La forteresse de la Roche-Gouyon, dite « Fort-la-Latte »

    En 1527 Anne de Silly épousait un grand seigneur, résidant entre Maine et Normandie, mais issu d’une des plus prestigieuses maisons bretonnes, Jacques 1er Gouyon de Matignon (1497-1537), baron de Thorigny. Les ancêtres Gouyon sont les constructeurs immémoriaux de la célèbre forteresse de la Roche-Gouyon, autrement dit le Fort-la-Latte, non loin du Cap Fréhel. Leur descendance se trouvaient dispersée au XVIe siècle entre plusieurs branches. L’une d’entre elles, les Gouyon de La Moussaye, deviendra pour un siècle un solide appui huguenot après l’union de Charles Gouyon et de Claude du Chastel. Les Gouyon de Matignon auraient pu tenir le même rôle.

    Deux des enfants du couple Gouyon-Silly eurent un destin national. L’aîné surtout, Jacques II de Matignon (1525-1598), zélé huguenot dans sa jeunesse, passa ensuite au catholicisme « modéré », fit carrière dans le camp des « politiques », et devint maréchal de France et gouverneur de Bordeaux. C’est lui qui tint l’épée du connétable lors du sacre du roi Henri IV dont il était proche. Sa soeur Anne est celle dont nous parlons ici.

 Une châtelaine brito-normande

     Elle avait épousé en mars 1552 Olivier de Maridor, sieur de Vault, de la Freslonière et de Château-Sénéchal, officier tranchant de Jeanne d’Albret, reine de Navarre, qui avait d’importants intérêts dans le Maine. D’après Léo Mouton, le couple résidait habituellement au château de Gaillon.

    Deux des trois filles d’Anne Gouyon de Matignon et Olivier de Maridor nous sont connues.
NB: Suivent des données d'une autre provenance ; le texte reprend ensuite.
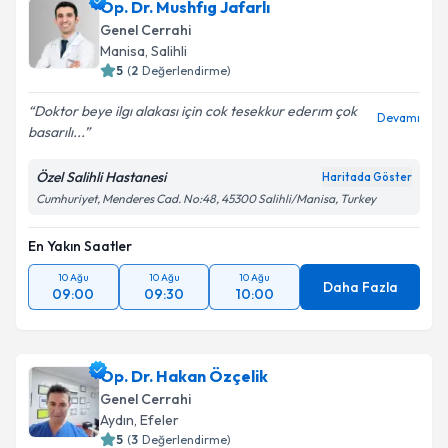
Op. Dr. Mushfıg Jafarlı
Genel Cerrahi
Manisa
, Salihli
5
(
2
Değerlendirme)
Doktor beye ilgı alakası için cok tesekkur ederım çok
Devamı
basarılı...
Özel Salihli Hastanesi
Haritada Göster
Cumhuriyet, Menderes Cad. No:48, 45300 Salihli/Manisa, Turkey
En Yakın Saatler
10 Ağu
10 Ağu
10 Ağu
Daha Fazla
09:00
09:30
10:00
Op. Dr. Hakan Özçelik
Genel Cerrahi
Aydın
, Efeler
5
(
3
Değerlendirme)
La tradition nous rapporte qu’elles étaient « merveilleusement belles ». La première, appelée Anne comme sa mère, est la malencontreuse héroïne d’un drame conjugal suivie d’un assassinat, que l’écrivain Alexandre Dumas a conté de façon romancée dans son ouvrage La Dame de Monsoreau. Sa cadette, Philippe (ou Philippine) de Maridor, fidèle huguenote, épousa un gentilhomme bas-breton, Yves du Liscouet, futur maréchal de camp du roi Henri IV. Crevain l’estimait comme une de ces « femmes chrétiennes dont la mémoire est une bénédiction et qui se sont rendues illustres pour piété et persévérance« . La piété de l’aïeule survécut dans sa fille et ses descendants, puisque leur château du Bois-la-Roche, en Coadout près de Guingamp, abrita au XVIIe siècle et jusqu’à la Révocation le prêche réformé le plus occidental du royaume et même d’Europe occidentale. Nous aurons l’occasion d’en reparler.

  Jean-Yves Carluer

  [1] Léo Mouton (Bibliothécaire à la Bibliothèque nationale), « Le Testament d’Anne de Matignon », Bulletin de la Société de l’Histoire du Protestantisme Français, 1910, p. 417-424. Ce document était alors conservé dans les archives privées de la famille de Courcival et de Maridor. L’orthographe en a été légèrement remaniée pour plus de lisibilité.